All legally. That's what we call military government, the way we teach the Latin American officers mustered for training at Fort Benning to do things in their countries, plus hanging electrodes on the testicles and nipples of those slow to confide who their teammates were in the anti-war group mentioned above. Remember, there's a strong lobby here for torture, too.

On Sept. 10, 2002, 23 people who committed the crime of demonstrating against the terror methods imparted in Fort Benning reported to federal prison convicted of trespass, with sentences ranging from six months probation to six months in federal prison and $5,000 in fines. Judge G. Mallon Faircloth is notorious for giving the maximum sentence for a misdemeanor to nonviolent opponents of the School of the Americas.

Seventy-one people, School of the Americas Watch tells us, have served a total of over 40 years in prison for engaging in nonviolent resistance in the long campaign to close Fort Benning. Last year, Dorothy Hennessey, an 88-year-old Franciscan nun who was sentenced to six months in federal prison. "It's ironic," Sister Hennessey says, "that at a time when the country is reflecting on how terrorism has impacted our lives, dedicated people who took direct action to stop terrorism throughout the Americas are on their way into prison."

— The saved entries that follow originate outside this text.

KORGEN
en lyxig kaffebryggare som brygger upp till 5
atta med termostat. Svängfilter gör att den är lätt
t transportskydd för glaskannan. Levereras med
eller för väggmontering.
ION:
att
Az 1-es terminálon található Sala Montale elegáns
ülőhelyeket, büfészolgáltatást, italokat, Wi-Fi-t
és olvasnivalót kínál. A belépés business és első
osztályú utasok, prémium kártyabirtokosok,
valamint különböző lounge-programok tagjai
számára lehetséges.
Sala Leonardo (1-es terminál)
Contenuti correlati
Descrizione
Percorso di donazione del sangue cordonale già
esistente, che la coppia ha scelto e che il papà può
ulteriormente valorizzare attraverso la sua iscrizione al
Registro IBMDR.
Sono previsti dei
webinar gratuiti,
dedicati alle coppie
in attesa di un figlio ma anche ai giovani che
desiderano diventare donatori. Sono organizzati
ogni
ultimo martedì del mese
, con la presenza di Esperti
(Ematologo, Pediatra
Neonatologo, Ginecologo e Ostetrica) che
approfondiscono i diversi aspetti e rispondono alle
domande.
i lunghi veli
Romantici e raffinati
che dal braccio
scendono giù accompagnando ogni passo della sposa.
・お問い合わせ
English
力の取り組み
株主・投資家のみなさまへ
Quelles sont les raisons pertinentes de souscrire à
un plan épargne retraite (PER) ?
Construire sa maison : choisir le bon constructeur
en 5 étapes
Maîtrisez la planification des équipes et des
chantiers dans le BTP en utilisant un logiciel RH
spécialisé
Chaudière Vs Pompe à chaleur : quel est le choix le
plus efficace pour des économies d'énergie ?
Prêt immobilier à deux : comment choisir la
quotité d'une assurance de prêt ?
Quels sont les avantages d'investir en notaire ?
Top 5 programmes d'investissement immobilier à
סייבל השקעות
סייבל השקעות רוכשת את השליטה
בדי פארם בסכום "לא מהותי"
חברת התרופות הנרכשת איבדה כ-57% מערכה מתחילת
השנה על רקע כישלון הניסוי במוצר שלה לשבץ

Back to Rumsfeld once more. He's dangerous because he's brimful of arrogance, surrounded by fanatics like DoD Undersecretary Paul Wolfowitz and has successfully occupied the vacant territory known as George Bush's brain. For an equivalently troubling figure you have to go all the way back to Defense Secretary James Forrestal, whose own brain finally exploded under the weight of his own paranoia. Early in 1949, he resigned his post as DoD secretary and not long thereafter threw himself to his death out of a window in the Bethesda Naval Hospital. There's no chance of Rumsfeld taking such a step. He's way too pleased with himself.